On savait déjà que plus de 2200 professeurs sans brevet enseignent chaque année dans les écoles du Québec grâce à des «tolérances d'engagement». La Presse a appris que plus de 1500 autres profs non légalement qualifiés enseignent, depuis avril 2006, en vertu «d'autorisations provisoires d'enseigner». Nombre d'entre eux voudraient acquérir leur formation en pédagogie mais ne sont pas prêts à retourner quatre ans à l'université, ce qu'exige Québec. Solution : s'exiler en Ontario, où la formation ne dure que huit mois.

Au lendemain de la Journée mondiale des enseignants, un constat s'impose : les pénuries sont toujours aussi vives dans ce secteur au Québec. Près de 2240 professeurs sans brevet ont enseigné, l'an dernier, grâce aux «tolérances d'engagement» que le ministère de l'Éducation (MELS) a délivrées.

Ce n'est pas tout : La Presse a appris que 1507 «autorisations provisoires d'enseigner» ont aussi été accordées par le MELS depuis leur création, en avril 2006. Non légalement qualifiés, leurs détenteurs doivent s'engager à faire leur formation en pédagogie tout en enseignant, ce qui relève souvent du chemin de croix.

Seulement entre le 1er janvier 2008 et le 30 juin 2009, 875 autorisations provisoires d'enseigner ont été émises, a indiqué Pierre Noël, porte-parole du MELS. La majorité (382 ou 44%) sont allées à des enseignants en formation professionnelle, suivi d'étudiants de 4e année du baccalauréat en enseignement (355 ou 41%) pressés d'exercer leur métier.

Viennent ensuite 133 (ou 15,20%) détenteurs d'un baccalauréat dans une matière enseignée (par exemple l'histoire, l'anglais ou les sciences), écartés jusqu'alors des salles de classe parce qu'ils n'ont pas de formation en pédagogie.

Bac en études anglaises moins bon qu'en pédagogie?

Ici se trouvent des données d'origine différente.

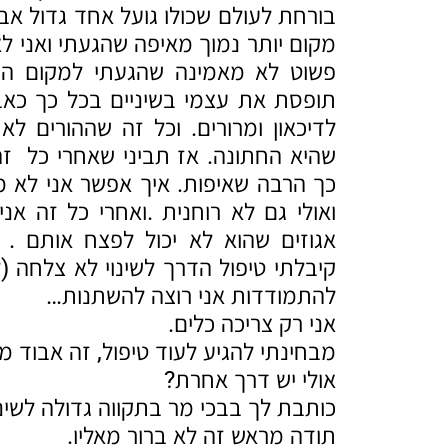
בורחת לעולם שכולו גועל אחד גדול אבל
מקום יותר נמוך מאיפה שהגעתי ואני ל
פשוט לא מאמינה שהגעתי למקום הזה
תופסת את עצמי בשיניים בכל כך כאב
לדיכאון ומרורים. וכל זה שההורים לא
שהיא החתונה. אז תביני שאחרי כל זה 
כך הרבה שאיפות. איך אפשר אני לא מ
ואולי גם לא רוחנית .ואחרי כל זה אנ
אגוזים שהוא לא יכול לפצח אותם . א
קיבלתי טיפול הדרך לשינוי לא צלחה 
להתמודדות אני רוצה להשתנות…
אני רק צריכה כלים.
מבחינתי להגיע לעוד טיפול, זה אבוד מ
אולי יש דרך אחרת?
כותבת לך בבכי מר בתקווה גדולה לשינו
תודה מראש זה לא ברור מאליו.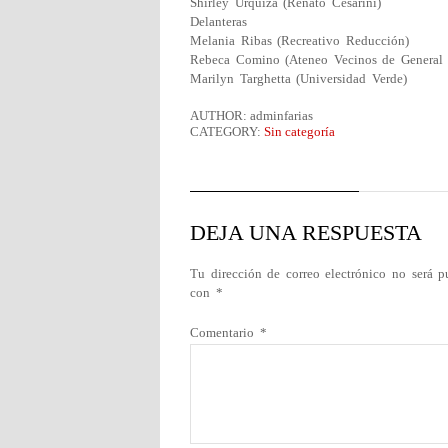
Shirley Urquiza (Renato Cesarini)
Delanteras
Melania Ribas (Recreativo Reducción)
Rebeca Comino (Ateneo Vecinos de General 
Marilyn Targhetta (Universidad Verde)
AUTHOR: adminfarias
CATEGORY:
Sin categoría
DEJA UNA RESPUESTA
Tu dirección de correo electrónico no será p
con
*
Comentario
*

Karyne Gamelin est l'une d'eux. Bien qu'elle ait fait un bac en études anglaises et qu'elle enseigne l'anglais depuis cinq ans, elle n'a toujours pas de brevet. Pour y avoir droit, elle doit faire un deuxième bac en pédagogie, dont la plupart des cours se donnent de jour... alors qu'elle travaille! La Presse avait parlé de son problème en octobre dernier.

«Rien ne bouge, constate-t-elle, un an plus tard. Je suis un peu découragée.» Devant l'impossibilité de poursuivre sa formation en pédagogie de soir à Concordia, Mme Gamelin s'est inscrite comme étudiante libre à l'Université de Sherbrooke.

Elle espère que cette université ouvrira sous peu une maîtrise menant à l'obtention du brevet pour les profs d'anglais et qu'elle pourra la faire à temps partiel. «Je me sens comme au purgatoire, entre deux, souligne-t-elle. Est-ce que je finirai par l'avoir, ce brevet?» Sans brevet, impossible d'obtenir un poste permanent dans une école, même si la pénurie de profs d'anglais est criante.

Mme Gamelin n'est pas la seule à avoir du mal à achever sa formation en pédagogie. À peine 7,31% des détenteurs de bac dans une matière enseignée ayant eu une autorisation provisoire d'enseigner depuis leur création ont obtenu leur brevet (soit 16 sur 219), selon le MELS. Chez les étudiants de 4e année au bac en enseignement, le succès est plus grand : 78,61% ont eu leur brevet (soit 408 sur 519). Il faut dire qu'étant en 4e année, il ne leur restait que quelques cours universitaires à suivre, contrairement aux premiers qui doivent faire la totalité de leur formation en pédagogie, tout en travaillant.

Une prof d'anglais abandonne

Chantal Delorme a encore moins de chance. Enseignante d'anglais depuis 12 ans (à Hong-Kong pendant 10 ans et dans des écoles du Québec depuis deux ans), elle n'a droit qu'à une tolérance d'engagement. Comme ses études ne sont pas en lien avec l'enseignement de l'anglais - elle a fait un bac en service social - le MELS ne lui accorde pas d'autorisation provisoire d'enseigner, encore moins de brevet.

Québec exige que Mme Delorme fasse un bac de quatre ans en enseignement de l'anglais, à temps plein. «Je suis tout à fait disposée à retourner étudier, cependant je ne peux pas me permettre d'arrêter de travailler pendant quatre ans», écrit-elle dans une lettre envoyée à la ministre de l'Éducation, Michelle Courchesne, que La Presse a obtenue. Prise dans un cul-de-sac, l'enseignante d'anglais se voit dans l'obligation de quitter ce métier qu'elle «adore», déplore-t-elle.